§ Your goal
From the records below, set down exactly the lines starting with the line that contains "специально для того, чтобы рассмотреть" and going on through the line that contains "tplNewCookieConsent : ce". Nothing else is wanted.

___

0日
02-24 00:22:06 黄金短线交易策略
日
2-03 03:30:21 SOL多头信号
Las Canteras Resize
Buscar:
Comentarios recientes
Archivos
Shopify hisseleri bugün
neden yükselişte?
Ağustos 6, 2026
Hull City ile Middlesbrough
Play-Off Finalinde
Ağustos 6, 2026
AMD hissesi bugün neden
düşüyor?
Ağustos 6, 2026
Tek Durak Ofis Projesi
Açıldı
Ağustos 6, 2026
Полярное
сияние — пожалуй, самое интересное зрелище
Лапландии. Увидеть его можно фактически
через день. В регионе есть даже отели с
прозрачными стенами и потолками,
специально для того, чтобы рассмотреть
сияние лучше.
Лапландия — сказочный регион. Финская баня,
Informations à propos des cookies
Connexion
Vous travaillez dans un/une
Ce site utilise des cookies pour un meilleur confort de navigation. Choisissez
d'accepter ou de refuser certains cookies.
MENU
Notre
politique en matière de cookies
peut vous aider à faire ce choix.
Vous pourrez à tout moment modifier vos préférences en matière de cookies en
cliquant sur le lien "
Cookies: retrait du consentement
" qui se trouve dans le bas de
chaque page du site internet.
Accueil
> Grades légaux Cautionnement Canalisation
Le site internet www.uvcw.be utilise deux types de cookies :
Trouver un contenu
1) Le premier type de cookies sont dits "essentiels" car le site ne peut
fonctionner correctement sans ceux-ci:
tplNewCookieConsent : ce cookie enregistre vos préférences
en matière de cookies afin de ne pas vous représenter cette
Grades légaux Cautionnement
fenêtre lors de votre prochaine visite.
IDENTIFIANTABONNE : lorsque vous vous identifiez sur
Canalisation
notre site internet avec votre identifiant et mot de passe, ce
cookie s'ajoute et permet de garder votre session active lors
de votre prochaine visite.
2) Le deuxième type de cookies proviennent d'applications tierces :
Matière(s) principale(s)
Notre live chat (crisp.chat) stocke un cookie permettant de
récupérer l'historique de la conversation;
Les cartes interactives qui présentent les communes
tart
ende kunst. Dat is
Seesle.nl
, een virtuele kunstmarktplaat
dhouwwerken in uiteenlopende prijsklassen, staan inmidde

___

§ Solution to this task
специально для того, чтобы рассмотреть
сияние лучше.
Лапландия — сказочный регион. Финская баня,
Informations à propos des cookies
Connexion
Vous travaillez dans un/une
Ce site utilise des cookies pour un meilleur confort de navigation. Choisissez
d'accepter ou de refuser certains cookies.
MENU
Notre
politique en matière de cookies
peut vous aider à faire ce choix.
Vous pourrez à tout moment modifier vos préférences en matière de cookies en
cliquant sur le lien "
Cookies: retrait du consentement
" qui se trouve dans le bas de
chaque page du site internet.
Accueil
> Grades légaux Cautionnement Canalisation
Le site internet www.uvcw.be utilise deux types de cookies :
Trouver un contenu
1) Le premier type de cookies sont dits "essentiels" car le site ne peut
fonctionner correctement sans ceux-ci:
tplNewCookieConsent : ce cookie enregistre vos préférences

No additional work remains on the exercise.